David Szalay’s All That Man Is isn’t so much a novel* as a suite of nine novelettes. What connects these novelettes isn’t a character – although there is a genetic connection between the protagonists of stories one and nine – or a setting – though traveling through Europe is a consistent feature of each story – or a plot – though Szalay’s does explore different stages of life – but gender. As the title suggests this is a story about nine men starting with 17-year-old Simon and his feelings of unrequited love and ending with 73-year-old Tony whose thoughts are almost exclusively about mortality.
This is a book that explores masculinity at different points of time. How the younger man thinks mostly of his cock, how the thirty-something think mostly of his career, how the fifty-something realises this is it, that everyday from this point on will be the same, and how the octogenarian lives with mortality and a failing body. It’s a fascinating idea for a book, sadly though there are no new observations here. No moments of profundity as these men travel through Europe and deal with their current circumstance. I left this book thinking – yes… and? For the most part the men who occupy Szalay’s narrative ponder about the same sort of subjects and themes that swamp most literary fiction – when I’m young I want to fuck, when I’m middle age I feel I’ve wasted my life, when I’m old I fear death. The stories in the second half of the novel, depicting older men who are either approaching or leaving a mid life crisis, conclude in much the same way. This is all there is. Which is a perfectly fine observation but also seems the less interesting narrative choice.

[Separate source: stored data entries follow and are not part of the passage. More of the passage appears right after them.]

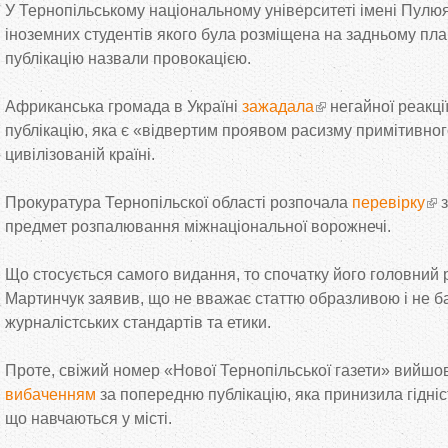
У Тернопільському національному університеті імені Пулю
іноземних студентів якого була розміщена на задньому план
публікацію назвали провокацією.
Африканська громада в Україні
зажадала
негайної реакції
публікацію, яка є «відвертим проявом расизму примітивно
цивілізованій країні.
Прокуратура Тернопільскої області розпочала
перевірку
з
предмет розпалювання міжнаціональної ворожнечі.
Що стосується самого видання, то спочатку його головний
Мартинчук заявив, що не вважає статтю образливою і не б
журналістських стандартів та етики.
Проте, свіжий номер «Нової Тернопільської газети» вийшо
вибаченням
за попередню публікацію, яка принизила гідніс
що навчаються у місті.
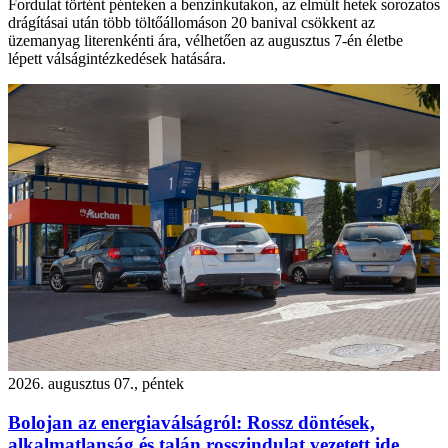
Fordulat történt pénteken a benzinkutakon, az elmúlt hetek sorozatos
drágításai után több töltőállomáson 20 banival csökkent az
üzemanyag literenkénti ára, vélhetően az augusztus 7-én életbe
lépett válságintézkedések hatására.
2026. augusztus 07., péntek
Bolojan az energiaválságról: Rossz döntések,
alkalmatlanság és talán rosszindulat vezetett ide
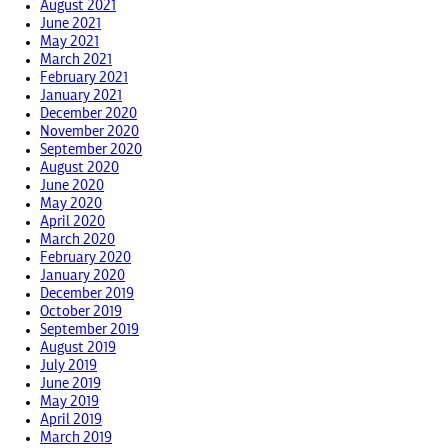
August 2021
June 2021
May 2021
March 2021
February 2021
January 2021
December 2020
November 2020
September 2020
August 2020
June 2020
May 2020
April 2020
March 2020
February 2020
January 2020
December 2019
October 2019
September 2019
August 2019
July 2019
June 2019
May 2019
April 2019
March 2019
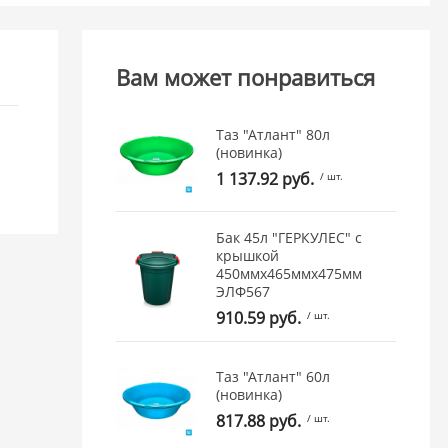
Вам может понравиться
Таз "Атлант" 80л
(новинка)
1 137.92 руб.
/ шт.
Бак 45л "ГЕРКУЛЕС" с
крышкой
450ммх465ммх475мм
ЭЛФ567
910.59 руб.
/ шт.
Таз "Атлант" 60л
(новинка)
817.88 руб.
/ шт.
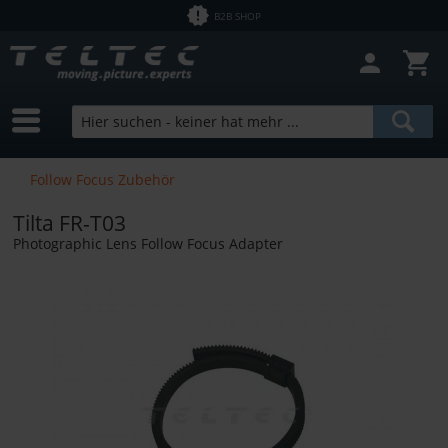
B2B SHOP
Follow Focus Zubehör
Tilta FR-T03
Photographic Lens Follow Focus Adapter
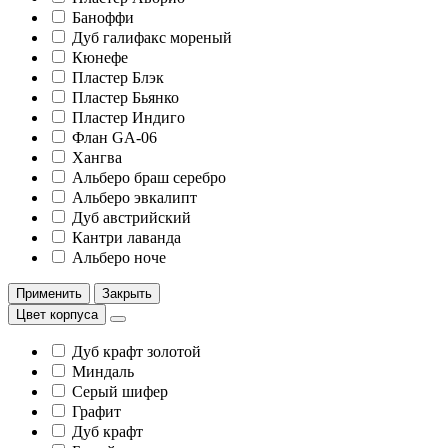
Баноффи
Дуб галифакс мореный
Кюнефе
Пластер Блэк
Пластер Бьянко
Пластер Индиго
Флан GA-06
Хангва
Альберо браш серебро
Альберо эвкалипт
Дуб австрийский
Кантри лаванда
Альберо ноче
Применить
Закрыть
Цвет корпуса
Дуб крафт золотой
Миндаль
Серый шифер
Графит
Дуб крафт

This lack of originality is not helped by the fact that woman for the most part are described as objects in the novel – something to fuck or avoid or appease depending on how old you are. It’s also frustrating that all the men depicted are straight – that is until the very end where we learn that our octogenarian has hid his gay predilections for 45 years. In other words the one gay man in the book is still firmly in the closet.
And yet, having said all that, the prose is extraordinarily good. I kept reading because Szalay’s voice is perfectly pitched based on the age of the protagonist. The story of Bernard and his travel to Cyprus is played like a comedy and is laugh out loud funny – even if it does involving quite a bit of fat shaming. The fifth chapter reads like a political thriller as deputy editor of a Copenhagen tabloid, Kristian, travels to Spain to face an MP – who happens to be a close friend – about claims that the MP has been having an affair with a married woman. And then there’s Tom story, the final piece in the novel / story suite that perfectly captures – in terms of voice – the anxiety of a man who knows that his best days are well behind him.
So, yes, the writing is fantastic. But the content… given how much I appreciated the prose I expected something smarter and less obvious than what Szalay delivered. Something that genuinely explores the varied nature of masculinity, especially in an age when the there’s this growing view that men’s rights are threatened by political correctness and feminism. Ok, maybe it didn’t need to be that topical or controversial. Clearly it’s not the book Szalay wanted to write. But this book – as fine as the prose is – provides little that’s interesting, fresh or provocative.
* I’m using the term “novel” here to mean a sustained single narrative with an appreciation that this definition is narrow and needlessly restrictive.